Option 2: Learn how to cook 5 recipes well. You will gain speed over time, but you will eat the same 5 things over and over for the rest of your life. This was my personal solution to this problem. This worked great until I met my wife. I am someone that can eat the exact same meal, everyday for months (yes I have done that) and not get tired of it. My wife is not this kind of person. Therefore option 2 stopped being an option after getting married.
Option 3: Learn how to cook for real. This will take a lot of time, failed meals, frustrations etc. But over time you can save good money because you learn how things work from the ground up. You will also gain speed over time, however you constantly need to learn new things, otherwise you will be back at option 2 but with the 20 meals you memorized. Consider this a lifestyle to do well.
Option 4: Only eating pre-made meals. Very expensive. Not good for long term health.
Option 5: Kastanj. An app that helps you cook good food without having to learn everything. If you just know how to hold a knife and what a pan is, then you have sufficient knowledge. The app will guide you through everything step-by-step with pictures. It is as fool-proof as cooking can get. Beta launch is planned in 2026.
The core ideas behind the app: - Instructions need to be idiot proof so younger me could understand them. - All instructions needs pictures, because "cut the carrot into (fancy word)" meant nothing to me. - I am the "robot". The app tells me what to do. I should not have to think and understand. Just following along needs to be enough to succeed. - Better to have 100 recipes that work 100% of the time, than 1000 recipes that work 50% of the time.

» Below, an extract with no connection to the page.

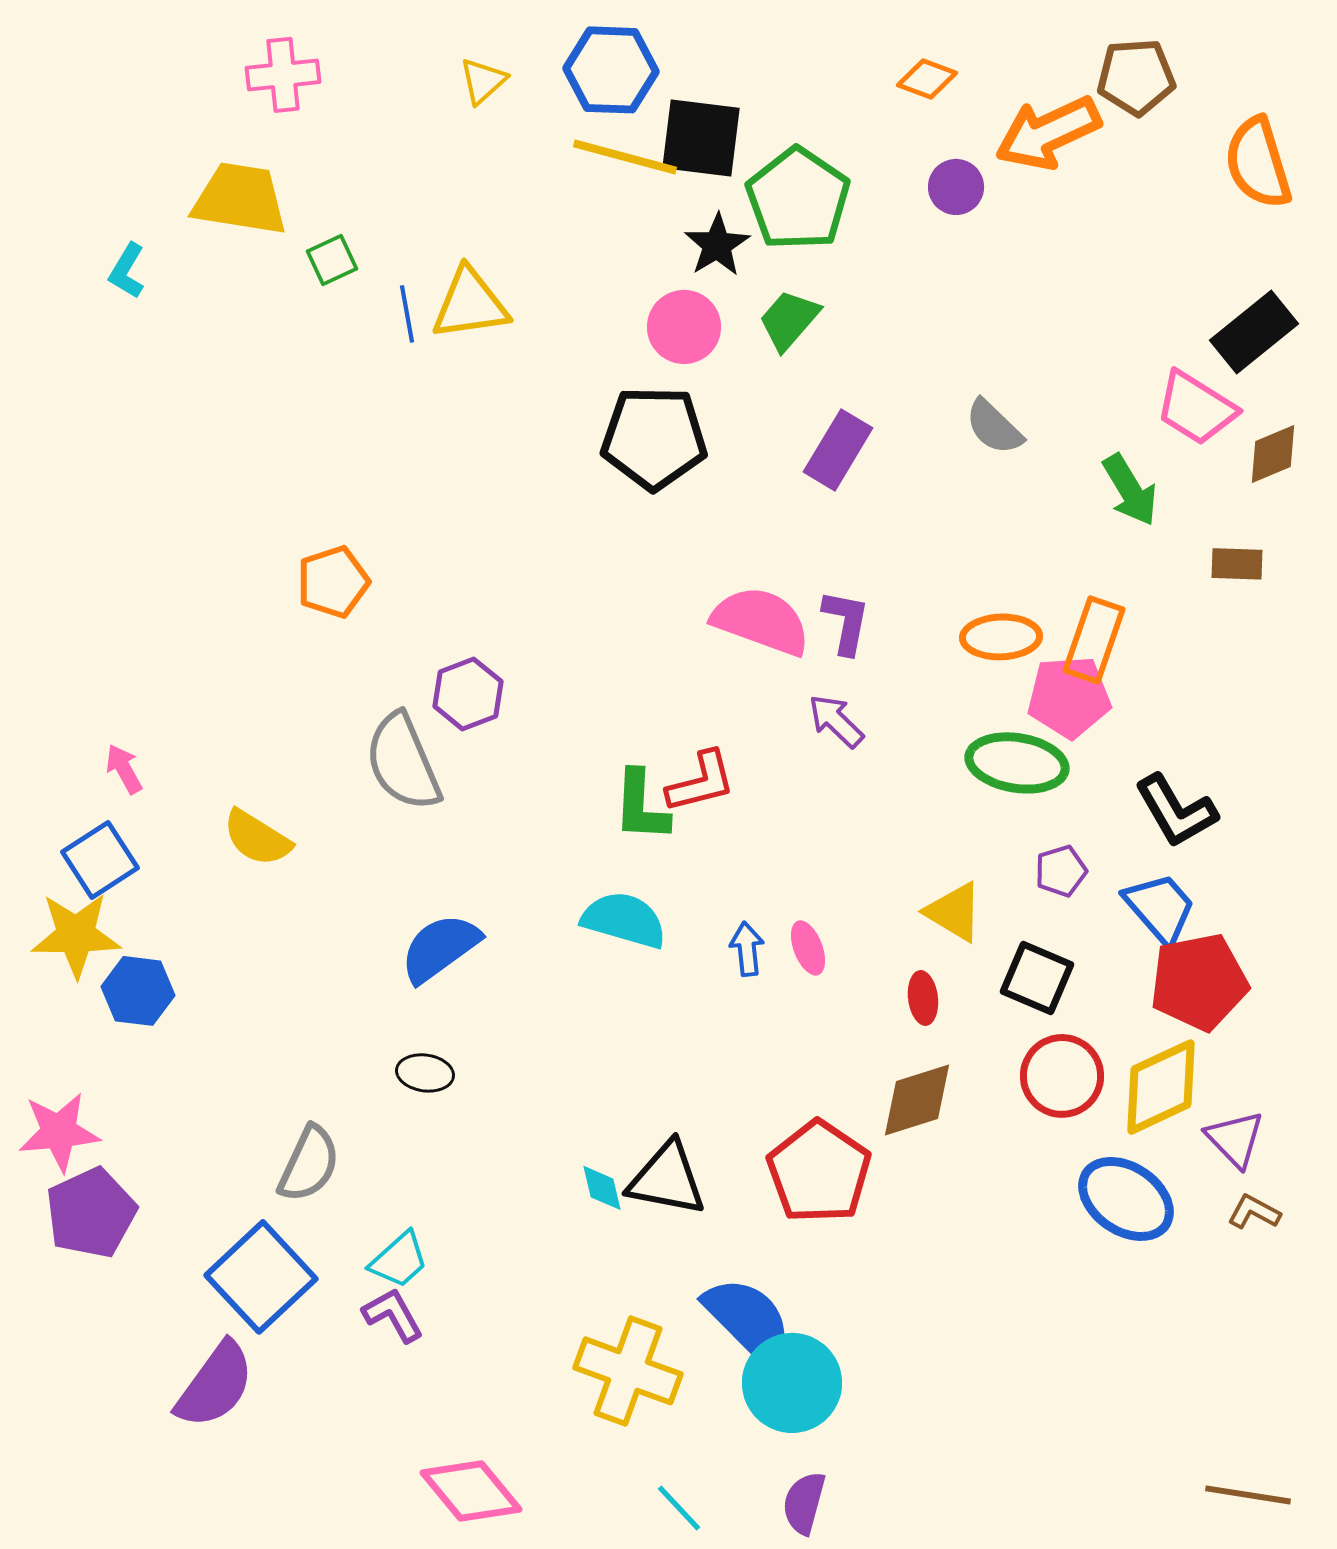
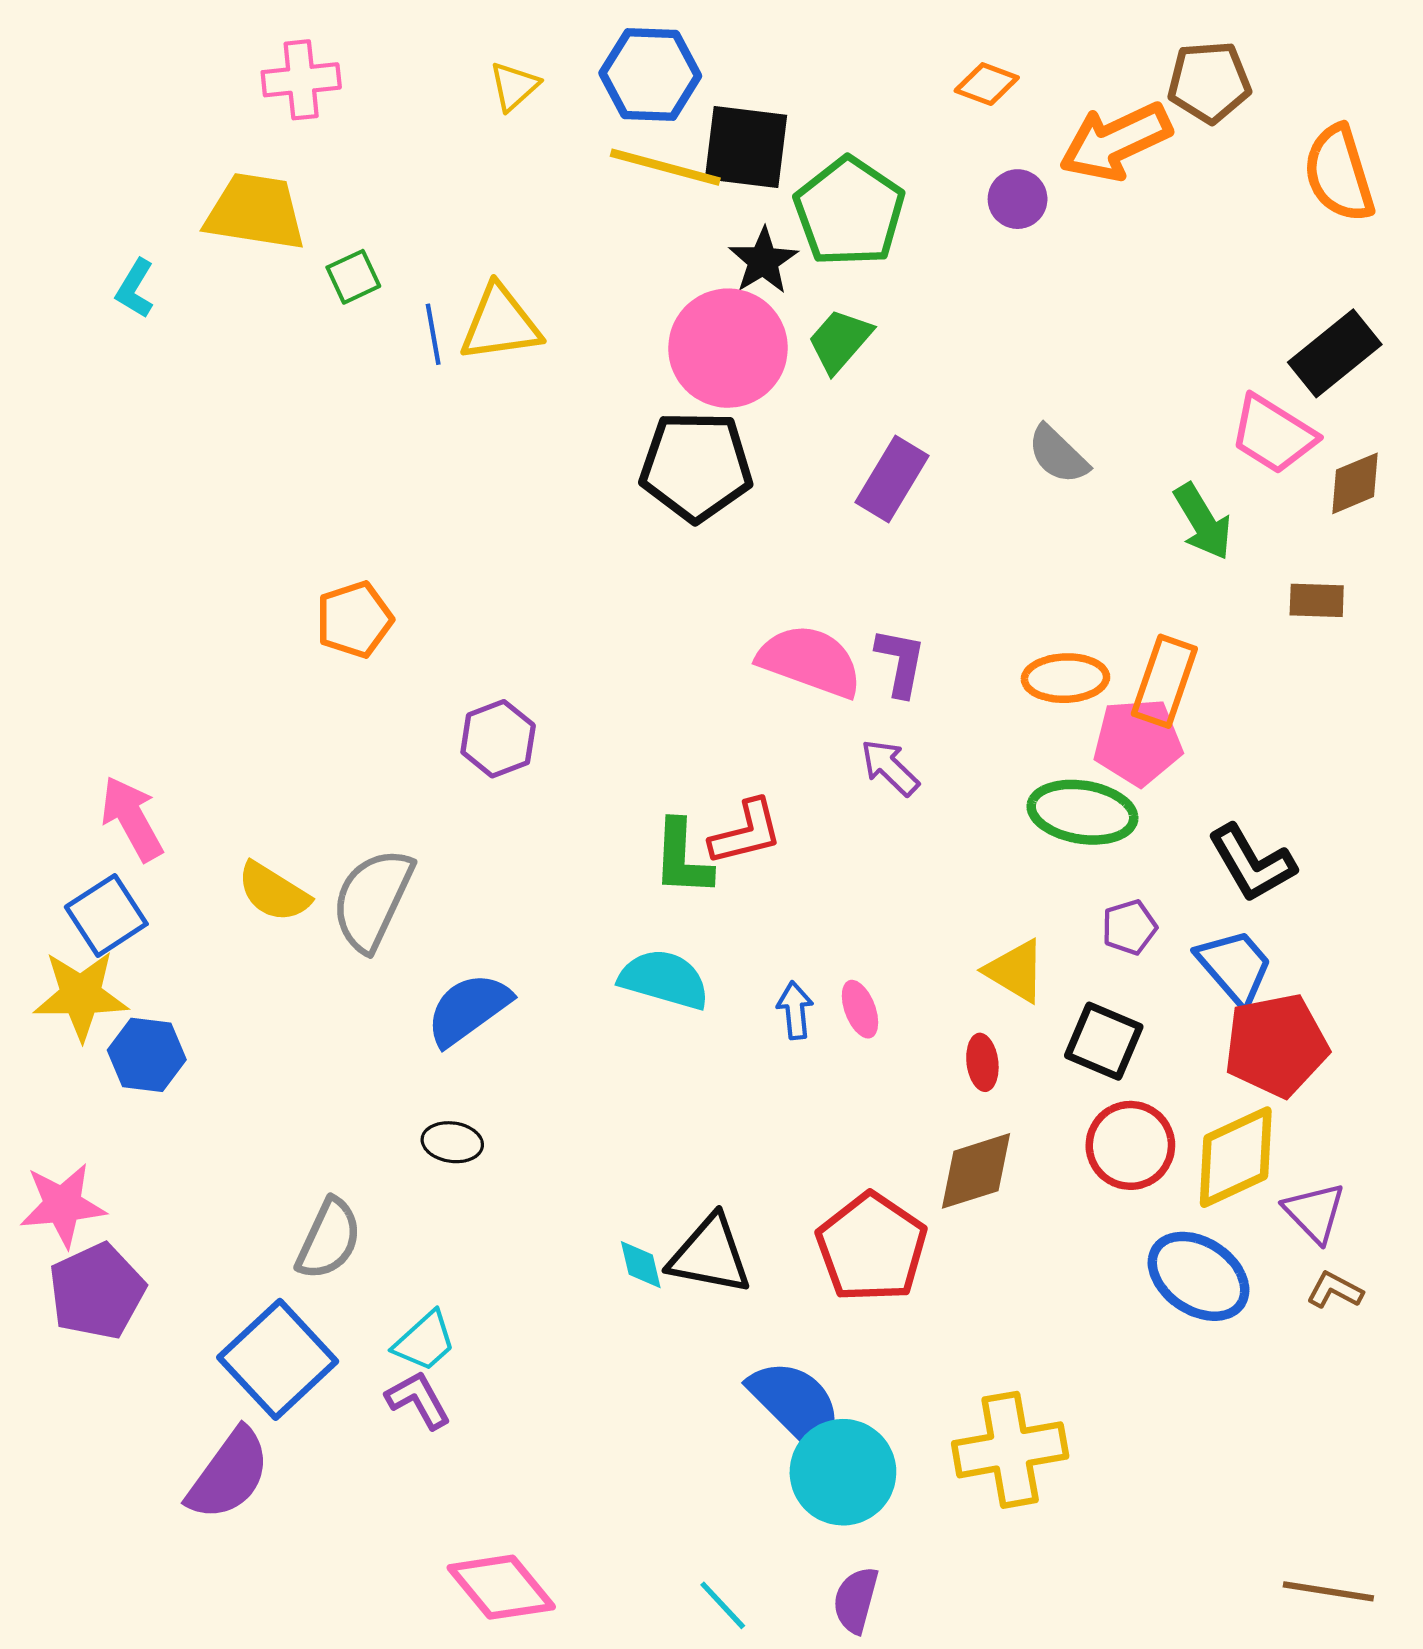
pink circle: (684, 327) -> (728, 348), size x1.5
gray semicircle: (403, 762) -> (372, 900), moved, turned 48
pink arrow: (124, 769) -> (132, 819), size x1.6
yellow cross: (628, 1371) -> (1010, 1450), moved, turned -30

We take recipe quality very seriously. Every recipe is developed and photographed in house. Every recipe is tested at least 3 times with some variation to account for user errors. The app and all content is constantly improving to maximize success. For example, an alpha user recently managed to fail (consistency was a bit off) with one recipe despite following the instructions. The recipe was soft-banned and we set up a test where we cooked that recipe 9 times over until we managed to pinpoint what went wrong and updated the recipe accordingly. We do not accept bad recipes. This means we can't brag about having the biggest recipe collection, because developing recipes like this is slow. However the benefit is that, our users can simply scroll the app like a restaurant menu and feel confident that anything they see, they can make.